Task goal: Going line by line through the records below, count those containing the word "STORM", then give only the count.
- - - - -
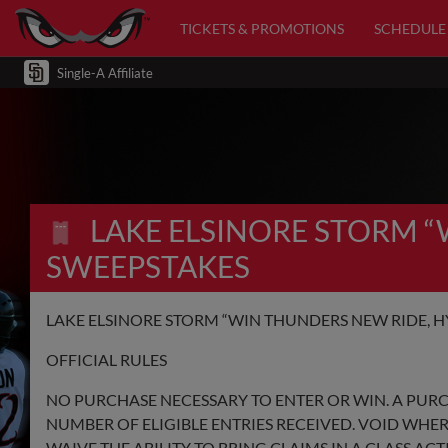
TICKETS & PROMOTIONS
SCHEDULE
Single-A Affiliate
LAKE ELSINORE STORM 
SWEEPSTAKES
LAKE ELSINORE STORM “WIN THUNDERS NEW RIDE, H
OFFICIAL RULES
NO PURCHASE NECESSARY TO ENTER OR WIN. A PUR
NUMBER OF ELIGIBLE ENTRIES RECEIVED. VOID WHER
WAIVE THE ABILITY TO BRING CLAIMS IN A CLASS AC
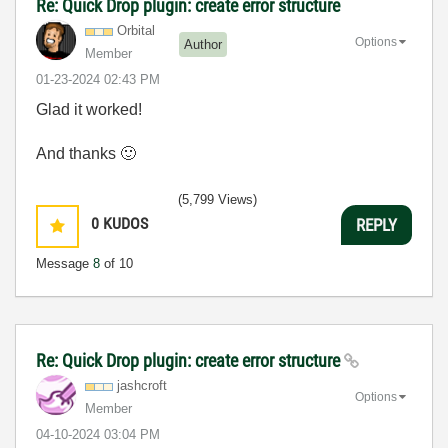
Re: Quick Drop plugin: create error structure
Orbital
Options
Author
Member
‎01-23-2024
02:43 PM
Glad it worked!
And thanks
🙂
(5,799 Views)
0
KUDOS
REPLY
Message
8
of 10
Re: Quick Drop plugin: create error structure
jashcroft
Options
Member
‎04-10-2024
03:04 PM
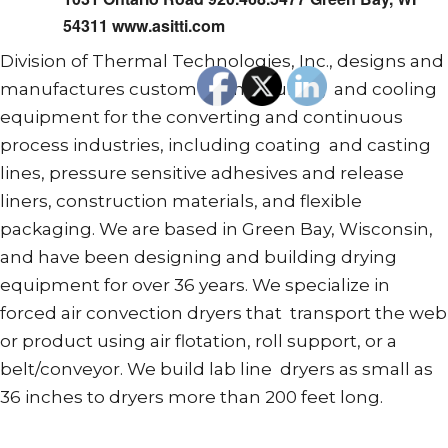
54311 www.asitti.com
Division of Thermal Technologies, Inc., designs and
manufactures custom drying, curing, and cooling
equipment for the converting and continuous
process industries, including coating and casting
lines, pressure sensitive adhesives and release
liners, construction materials, and flexible
packaging. We are based in Green Bay, Wisconsin,
and have been designing and building drying
equipment for over 36 years. We specialize in
forced air convection dryers that transport the web
or product using air flotation, roll support, or a
belt/conveyor. We build lab line dryers as small as
36 inches to dryers more than 200 feet long.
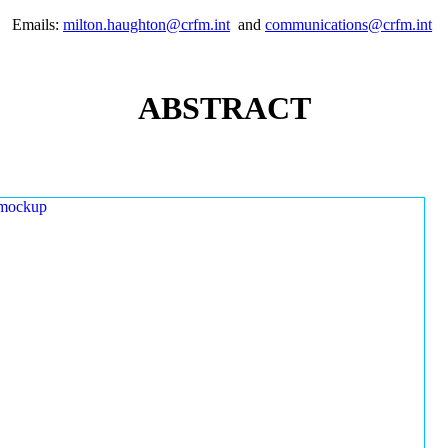
Emails:
milton.haughton@crfm.int
and
communications@crfm.int
ABSTRACT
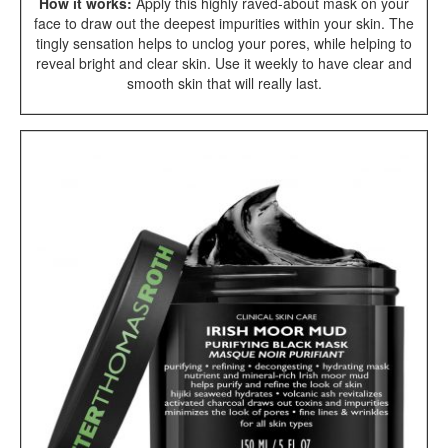
How it works:
Apply this highly raved-about mask on your
face to draw out the deepest impurities within your skin. The
tingly sensation helps to unclog your pores, while helping to
reveal bright and clear skin. Use it weekly to have clear and
smooth skin that will really last.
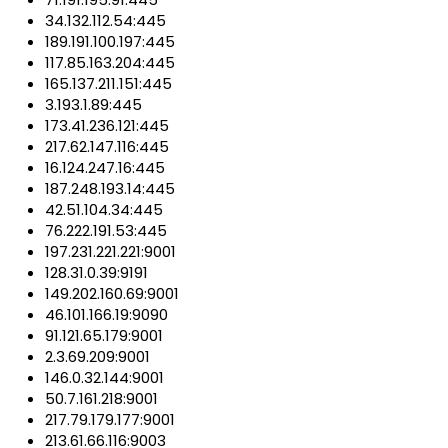
34.132.112.54:445
189.191.100.197:445
117.85.163.204:445
165.137.211.151:445
3.193.1.89:445
173.41.236.121:445
217.62.147.116:445
16.124.247.16:445
187.248.193.14:445
42.51.104.34:445
76.222.191.53:445
197.231.221.221:9001
128.31.0.39:9191
149.202.160.69:9001
46.101.166.19:9090
91.121.65.179:9001
2.3.69.209:9001
146.0.32.144:9001
50.7.161.218:9001
217.79.179.177:9001
213.61.66.116:9003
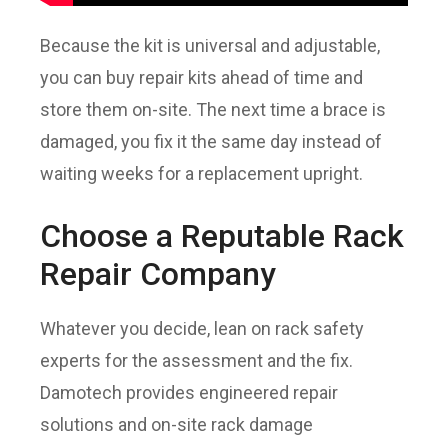
Because the kit is universal and adjustable,
you can buy repair kits ahead of time and
store them on-site. The next time a brace is
damaged, you fix it the same day instead of
waiting weeks for a replacement upright.
Choose a Reputable Rack
Repair Company
Whatever you decide, lean on rack safety
experts for the assessment and the fix.
Damotech provides engineered repair
solutions and on-site rack damage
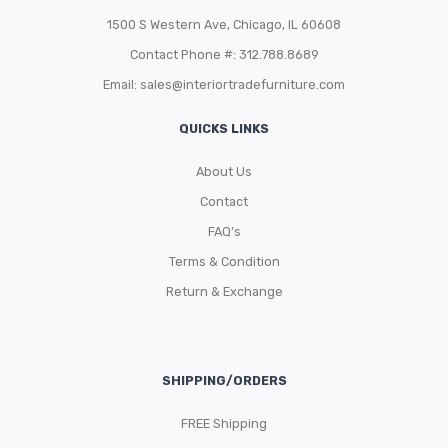
1500 S Western Ave, Chicago, IL 60608
Contact Phone #: 312.788.8689
Email:
sales@interiortradefurniture.com
QUICKS LINKS
About Us
Contact
FAQ’s
Terms & Condition
Return & Exchange
SHIPPING/ORDERS
FREE Shipping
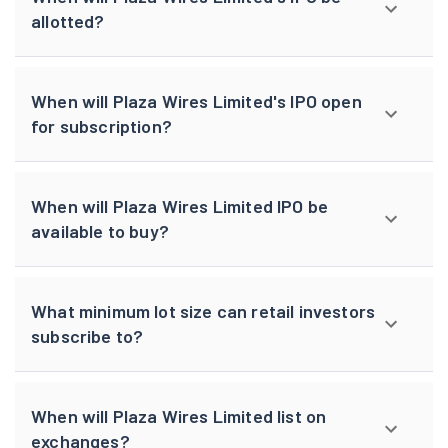
allotted?
When will Plaza Wires Limited's IPO open
for subscription?
When will Plaza Wires Limited IPO be
available to buy?
What minimum lot size can retail investors
subscribe to?
When will Plaza Wires Limited list on
exchanges?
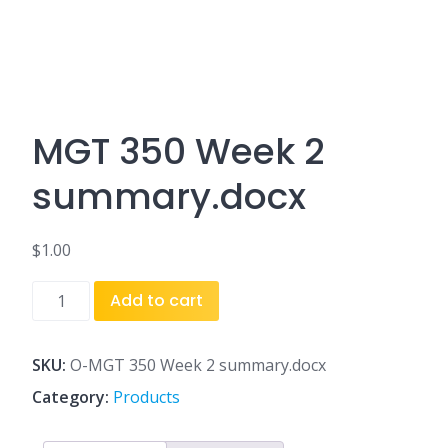
MGT 350 Week 2
summary.docx
$
1.00
MGT
Add to cart
350
Week
2
SKU:
O-MGT 350 Week 2 summary.docx
summary.docx
Category:
Products
quantity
- - - - -
Result of the exercise: 2